= Beginning of Section =

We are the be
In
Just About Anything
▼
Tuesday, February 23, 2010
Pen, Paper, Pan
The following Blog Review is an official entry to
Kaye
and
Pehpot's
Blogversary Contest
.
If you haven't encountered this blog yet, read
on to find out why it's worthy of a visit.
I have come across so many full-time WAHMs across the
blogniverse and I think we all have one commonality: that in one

= End of Section =
= Beginning of Section =

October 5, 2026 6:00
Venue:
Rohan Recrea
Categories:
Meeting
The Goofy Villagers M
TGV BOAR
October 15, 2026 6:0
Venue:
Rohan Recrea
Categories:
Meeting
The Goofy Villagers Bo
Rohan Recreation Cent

= End of Section =
= Beginning of Section =

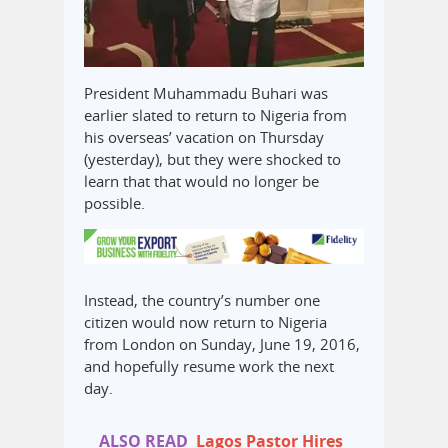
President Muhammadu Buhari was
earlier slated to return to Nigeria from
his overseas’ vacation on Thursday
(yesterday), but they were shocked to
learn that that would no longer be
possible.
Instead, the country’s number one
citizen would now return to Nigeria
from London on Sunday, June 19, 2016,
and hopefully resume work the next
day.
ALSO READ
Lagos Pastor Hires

= End of Section =

Aim of the task |
All that belongs in your answer is the stretch of entries above from the line with "We are the be" through the line with "blogniverse and I", printed exactly.

Solution to this problem |
We are the be
In
Just About Anything
▼
Tuesday, February 23, 2010
Pen, Paper, Pan
The following Blog Review is an official entry to
Kaye
and
Pehpot's
Blogversary Contest
.
If you haven't encountered this blog yet, read
on to find out why it's worthy of a visit.
I have come across so many full-time WAHMs across the
blogniverse and I think we all have one commonality: that in one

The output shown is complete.